*** Block opens ***
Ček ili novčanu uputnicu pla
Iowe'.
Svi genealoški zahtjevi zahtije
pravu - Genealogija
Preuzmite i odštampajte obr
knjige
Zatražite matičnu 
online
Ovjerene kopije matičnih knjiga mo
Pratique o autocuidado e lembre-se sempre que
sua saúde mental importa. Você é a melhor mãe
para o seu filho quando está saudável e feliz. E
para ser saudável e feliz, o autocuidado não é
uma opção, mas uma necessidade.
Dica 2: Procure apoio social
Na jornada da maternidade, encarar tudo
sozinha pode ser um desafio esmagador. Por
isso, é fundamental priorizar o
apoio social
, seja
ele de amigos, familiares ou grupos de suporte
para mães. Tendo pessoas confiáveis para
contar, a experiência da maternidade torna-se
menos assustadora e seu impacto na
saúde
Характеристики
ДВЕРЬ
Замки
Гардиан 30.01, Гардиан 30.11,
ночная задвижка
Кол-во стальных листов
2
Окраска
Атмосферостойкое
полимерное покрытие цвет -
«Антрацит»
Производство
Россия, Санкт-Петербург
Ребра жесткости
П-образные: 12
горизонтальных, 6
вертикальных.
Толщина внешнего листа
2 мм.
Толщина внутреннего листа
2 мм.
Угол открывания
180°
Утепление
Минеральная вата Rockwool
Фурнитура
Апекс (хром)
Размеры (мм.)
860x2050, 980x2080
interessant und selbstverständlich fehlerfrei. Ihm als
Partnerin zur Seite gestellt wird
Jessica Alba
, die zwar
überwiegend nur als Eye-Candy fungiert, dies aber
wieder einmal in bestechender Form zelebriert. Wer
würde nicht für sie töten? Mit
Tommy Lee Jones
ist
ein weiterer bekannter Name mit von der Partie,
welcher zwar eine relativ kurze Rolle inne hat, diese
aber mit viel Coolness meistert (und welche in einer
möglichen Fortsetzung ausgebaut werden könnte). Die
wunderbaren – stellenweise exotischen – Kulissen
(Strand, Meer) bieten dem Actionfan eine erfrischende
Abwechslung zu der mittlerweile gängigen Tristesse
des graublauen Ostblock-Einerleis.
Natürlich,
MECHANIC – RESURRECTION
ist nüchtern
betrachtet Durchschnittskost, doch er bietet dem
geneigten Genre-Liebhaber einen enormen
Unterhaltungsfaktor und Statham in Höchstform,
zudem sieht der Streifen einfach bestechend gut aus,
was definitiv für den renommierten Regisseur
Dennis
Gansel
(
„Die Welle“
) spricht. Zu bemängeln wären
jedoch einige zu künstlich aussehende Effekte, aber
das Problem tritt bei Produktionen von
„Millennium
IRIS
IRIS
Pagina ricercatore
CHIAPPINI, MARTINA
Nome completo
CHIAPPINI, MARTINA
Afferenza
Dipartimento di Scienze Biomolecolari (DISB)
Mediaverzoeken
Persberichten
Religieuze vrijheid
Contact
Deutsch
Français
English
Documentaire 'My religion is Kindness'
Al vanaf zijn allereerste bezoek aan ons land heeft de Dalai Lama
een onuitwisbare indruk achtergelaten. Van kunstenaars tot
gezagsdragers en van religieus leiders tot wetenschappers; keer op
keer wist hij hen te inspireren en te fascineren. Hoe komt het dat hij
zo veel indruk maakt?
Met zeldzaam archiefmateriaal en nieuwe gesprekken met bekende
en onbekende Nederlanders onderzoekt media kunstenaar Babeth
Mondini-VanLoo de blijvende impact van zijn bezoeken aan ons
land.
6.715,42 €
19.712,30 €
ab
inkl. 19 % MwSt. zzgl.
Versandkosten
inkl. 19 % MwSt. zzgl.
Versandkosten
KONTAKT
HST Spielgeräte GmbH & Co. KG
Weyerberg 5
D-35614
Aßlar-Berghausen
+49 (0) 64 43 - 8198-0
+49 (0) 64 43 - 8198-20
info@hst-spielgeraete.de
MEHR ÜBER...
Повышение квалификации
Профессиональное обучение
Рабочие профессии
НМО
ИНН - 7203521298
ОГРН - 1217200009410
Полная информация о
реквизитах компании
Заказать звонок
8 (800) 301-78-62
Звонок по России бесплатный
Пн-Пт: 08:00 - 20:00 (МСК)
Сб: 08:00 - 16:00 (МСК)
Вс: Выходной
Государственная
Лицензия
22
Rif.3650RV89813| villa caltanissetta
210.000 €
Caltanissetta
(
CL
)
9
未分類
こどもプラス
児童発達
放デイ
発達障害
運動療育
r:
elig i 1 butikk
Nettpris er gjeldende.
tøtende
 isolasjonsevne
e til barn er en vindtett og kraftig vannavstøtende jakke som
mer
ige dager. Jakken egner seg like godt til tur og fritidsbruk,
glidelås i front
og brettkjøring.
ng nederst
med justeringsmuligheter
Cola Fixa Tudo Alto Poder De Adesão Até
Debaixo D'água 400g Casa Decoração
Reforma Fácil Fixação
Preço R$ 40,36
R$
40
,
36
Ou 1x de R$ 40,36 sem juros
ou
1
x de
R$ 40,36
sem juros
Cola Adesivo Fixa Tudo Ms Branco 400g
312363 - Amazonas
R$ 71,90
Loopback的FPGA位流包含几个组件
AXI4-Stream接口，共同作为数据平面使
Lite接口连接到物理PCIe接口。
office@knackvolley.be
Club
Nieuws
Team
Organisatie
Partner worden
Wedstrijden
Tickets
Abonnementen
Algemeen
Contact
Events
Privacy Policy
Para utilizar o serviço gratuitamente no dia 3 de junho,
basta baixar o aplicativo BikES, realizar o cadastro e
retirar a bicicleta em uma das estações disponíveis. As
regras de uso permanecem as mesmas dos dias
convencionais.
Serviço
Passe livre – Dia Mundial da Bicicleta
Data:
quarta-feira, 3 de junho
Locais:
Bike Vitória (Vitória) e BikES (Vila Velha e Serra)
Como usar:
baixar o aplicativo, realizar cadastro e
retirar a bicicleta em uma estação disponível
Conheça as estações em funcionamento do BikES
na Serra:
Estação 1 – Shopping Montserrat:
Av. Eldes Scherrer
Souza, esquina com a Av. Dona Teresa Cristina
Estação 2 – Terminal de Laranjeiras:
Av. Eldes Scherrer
*** Block closes ***
* _Assigned task_: Your answer should be the lines of the listing above between the line holding "Рабочие профессии" and the line holding "basta baixar o", inclusive, restated word for word and alone.

* _Problem solution_:
Рабочие профессии
НМО
ИНН - 7203521298
ОГРН - 1217200009410
Полная информация о
реквизитах компании
Заказать звонок
8 (800) 301-78-62
Звонок по России бесплатный
Пн-Пт: 08:00 - 20:00 (МСК)
Сб: 08:00 - 16:00 (МСК)
Вс: Выходной
Государственная
Лицензия
22
Rif.3650RV89813| villa caltanissetta
210.000 €
Caltanissetta
(
CL
)
9
未分類
こどもプラス
児童発達
放デイ
発達障害
運動療育
r:
elig i 1 butikk
Nettpris er gjeldende.
tøtende
 isolasjonsevne
e til barn er en vindtett og kraftig vannavstøtende jakke som
mer
ige dager. Jakken egner seg like godt til tur og fritidsbruk,
glidelås i front
og brettkjøring.
ng nederst
med justeringsmuligheter
Cola Fixa Tudo Alto Poder De Adesão Até
Debaixo D'água 400g Casa Decoração
Reforma Fácil Fixação
Preço R$ 40,36
R$
40
,
36
Ou 1x de R$ 40,36 sem juros
ou
1
x de
R$ 40,36
sem juros
Cola Adesivo Fixa Tudo Ms Branco 400g
312363 - Amazonas
R$ 71,90
Loopback的FPGA位流包含几个组件
AXI4-Stream接口，共同作为数据平面使
Lite接口连接到物理PCIe接口。
office@knackvolley.be
Club
Nieuws
Team
Organisatie
Partner worden
Wedstrijden
Tickets
Abonnementen
Algemeen
Contact
Events
Privacy Policy
Para utilizar o serviço gratuitamente no dia 3 de junho,
basta baixar o aplicativo BikES, realizar o cadastro e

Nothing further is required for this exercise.